No BTG, a expansão dos ganhos foi sustentada principalmente por áreas como:
- investment banking
- gestão de recursos
- wealth management
- mercado de capitais
O Itaú manteve vantagem apoiado em escala digital, controle de custos e maior monetização da base de clientes de alta renda.
Enquanto isso, bancos mais dependentes do varejo tradicional enfrentaram desaceleração maior das receitas e aumento da pressão sobre provisões e qualidade da carteira.
Segundo Einar Rivero, CEO da Elos Ayta, o sistema bancário brasileiro continua altamente lucrativo, mas os resultados passaram a ficar mais concentrados em instituições com modelos de negócios diversificados e maior eficiência.

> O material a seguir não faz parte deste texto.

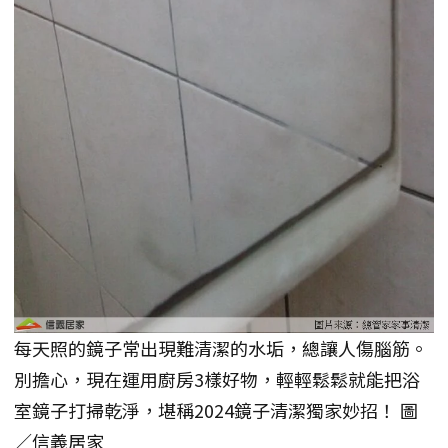
每天照的鏡子常出現難清潔的水垢，總讓人傷腦筋。
別擔心，現在運用廚房3樣好物，輕輕鬆鬆就能把浴
室鏡子打掃乾淨，堪稱2024鏡子清潔獨家妙招！ 圖
／信義居家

A mudança também altera a dinâmica competitiva do setor. Bancos capazes de preservar ROE elevado e controlar risco de crédito passaram a ampliar vantagem justamente num ambiente de crédito mais seletivo.

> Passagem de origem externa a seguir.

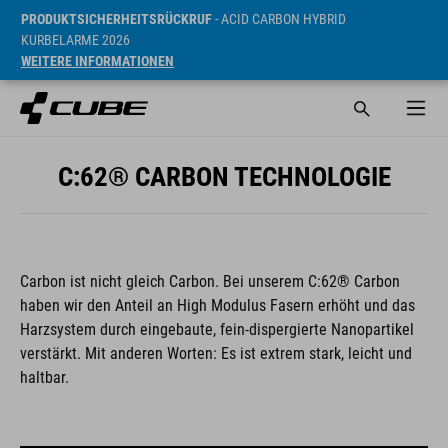
PRODUKTSICHERHEITSRÜCKRUF
- ACID CARBON HYBRID
KURBELARME 2026
WEITERE INFORMATIONEN
C:62® CARBON TECHNOLOGIE
Carbon ist nicht gleich Carbon. Bei unserem C:62® Carbon
haben wir den Anteil an High Modulus Fasern erhöht und das
Harzsystem durch eingebaute, fein-dispergierte Nanopartikel
verstärkt. Mit anderen Worten: Es ist extrem stark, leicht und
haltbar.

Banco do Brasil amplia recuo do setor financeiro
A desaceleração ficou ainda mais forte quando o Banco do Brasil entrou no levantamento.
Considerando Itaú, Bradesco, BTG, Santander e Banco do Brasil, o lucro consolidado caiu para R$ 28,353 bilhões no primeiro trimestre de 2026.
O valor ficou 10,8% abaixo dos R$ 31,8 bilhões registrados no trimestre imediatamente anterior.
O Banco do Brasil lucrou R$ 3 bilhões entre janeiro e março, queda de:
- 37,9% frente ao trimestre anterior
- 54,4% na comparação anual
O resultado ampliou a percepção de pressão sobre crédito, inadimplência e rentabilidade dentro do sistema financeiro brasileiro.
A deterioração da carteira ligada ao agronegócio virou um dos principais focos de atenção do mercado após o avanço das recuperações judiciais no setor rural e o aumento do risco de crédito no agro.
O cenário ajuda a explicar por que Itaú e BTG ampliaram participação relativa nos ganhos do sistema financeiro brasileiro justamente num período de desaceleração do setor.
O primeiro trimestre de 2026 mostrou que os bancos brasileiros continuam altamente lucrativos, como o Itaú e o BTG Pactual, mas menos equilibrados. O crescimento passou a se concentrar em instituições capazes de combinar escala, eficiência operacional e receitas diversificadas, enquanto bancos mais dependentes do crédito tradicional perderam ritmo.